Find the line with "RELATED POSTS" in the records below. Copy it and every line after it, up to and including the line with "shown in two".
--- Available data Enclosed Below ---
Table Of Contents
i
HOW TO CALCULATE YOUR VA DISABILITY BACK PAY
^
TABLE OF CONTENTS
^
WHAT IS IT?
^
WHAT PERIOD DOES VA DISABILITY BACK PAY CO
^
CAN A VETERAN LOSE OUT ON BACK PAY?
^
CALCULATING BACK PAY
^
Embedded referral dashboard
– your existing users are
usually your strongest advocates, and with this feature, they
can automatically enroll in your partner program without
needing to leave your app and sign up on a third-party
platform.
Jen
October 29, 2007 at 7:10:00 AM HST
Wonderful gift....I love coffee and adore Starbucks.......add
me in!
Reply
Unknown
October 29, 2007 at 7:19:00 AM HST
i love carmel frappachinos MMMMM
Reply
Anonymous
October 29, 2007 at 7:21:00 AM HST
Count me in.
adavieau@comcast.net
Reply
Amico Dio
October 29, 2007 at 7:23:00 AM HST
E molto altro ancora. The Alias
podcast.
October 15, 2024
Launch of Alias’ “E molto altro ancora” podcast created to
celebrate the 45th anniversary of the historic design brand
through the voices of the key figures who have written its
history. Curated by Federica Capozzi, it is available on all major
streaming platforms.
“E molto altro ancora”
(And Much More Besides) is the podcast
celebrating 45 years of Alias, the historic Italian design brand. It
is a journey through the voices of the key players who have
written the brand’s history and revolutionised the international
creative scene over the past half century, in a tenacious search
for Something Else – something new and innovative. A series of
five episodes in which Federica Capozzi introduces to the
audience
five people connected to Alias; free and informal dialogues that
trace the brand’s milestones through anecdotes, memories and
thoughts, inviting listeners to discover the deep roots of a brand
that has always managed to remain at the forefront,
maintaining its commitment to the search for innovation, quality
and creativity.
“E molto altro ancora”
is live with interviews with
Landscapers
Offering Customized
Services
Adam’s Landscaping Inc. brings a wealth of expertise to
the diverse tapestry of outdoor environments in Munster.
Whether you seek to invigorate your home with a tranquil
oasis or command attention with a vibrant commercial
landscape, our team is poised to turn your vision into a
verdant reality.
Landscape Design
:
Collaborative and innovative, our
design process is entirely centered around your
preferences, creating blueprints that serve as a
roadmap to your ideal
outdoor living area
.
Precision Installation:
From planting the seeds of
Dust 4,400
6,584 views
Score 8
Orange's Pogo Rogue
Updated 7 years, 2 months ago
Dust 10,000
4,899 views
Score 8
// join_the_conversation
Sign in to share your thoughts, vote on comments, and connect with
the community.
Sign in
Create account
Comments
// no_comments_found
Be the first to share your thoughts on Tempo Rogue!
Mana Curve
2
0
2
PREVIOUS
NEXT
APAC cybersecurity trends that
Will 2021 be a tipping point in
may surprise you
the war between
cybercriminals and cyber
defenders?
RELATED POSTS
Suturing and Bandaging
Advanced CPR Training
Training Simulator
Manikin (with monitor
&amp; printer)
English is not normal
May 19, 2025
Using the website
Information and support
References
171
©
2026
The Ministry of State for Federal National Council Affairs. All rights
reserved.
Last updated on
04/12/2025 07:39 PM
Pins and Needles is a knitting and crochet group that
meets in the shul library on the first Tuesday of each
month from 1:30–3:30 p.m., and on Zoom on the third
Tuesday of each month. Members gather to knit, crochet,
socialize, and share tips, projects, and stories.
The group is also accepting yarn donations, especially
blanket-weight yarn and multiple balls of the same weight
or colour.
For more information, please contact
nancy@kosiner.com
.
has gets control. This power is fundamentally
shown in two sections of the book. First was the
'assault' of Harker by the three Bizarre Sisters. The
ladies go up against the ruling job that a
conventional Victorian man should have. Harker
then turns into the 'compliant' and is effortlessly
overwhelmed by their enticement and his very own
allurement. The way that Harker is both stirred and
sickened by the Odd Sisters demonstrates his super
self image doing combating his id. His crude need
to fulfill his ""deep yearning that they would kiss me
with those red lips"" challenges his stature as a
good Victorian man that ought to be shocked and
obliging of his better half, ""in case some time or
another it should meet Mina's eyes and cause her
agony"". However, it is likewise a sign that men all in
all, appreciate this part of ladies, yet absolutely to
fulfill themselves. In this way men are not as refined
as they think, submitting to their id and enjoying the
--- End of Enclosed Available data ---
■ Expected output:
RELATED POSTS
Suturing and Bandaging
Advanced CPR Training
Training Simulator
Manikin (with monitor
&amp; printer)
English is not normal
May 19, 2025
Using the website
Information and support
References
171
©
2026
The Ministry of State for Federal National Council Affairs. All rights
reserved.
Last updated on
04/12/2025 07:39 PM
Pins and Needles is a knitting and crochet group that
meets in the shul library on the first Tuesday of each
month from 1:30–3:30 p.m., and on Zoom on the third
Tuesday of each month. Members gather to knit, crochet,
socialize, and share tips, projects, and stories.
The group is also accepting yarn donations, especially
blanket-weight yarn and multiple balls of the same weight
or colour.
For more information, please contact
nancy@kosiner.com
.
has gets control. This power is fundamentally
shown in two sections of the book. First was the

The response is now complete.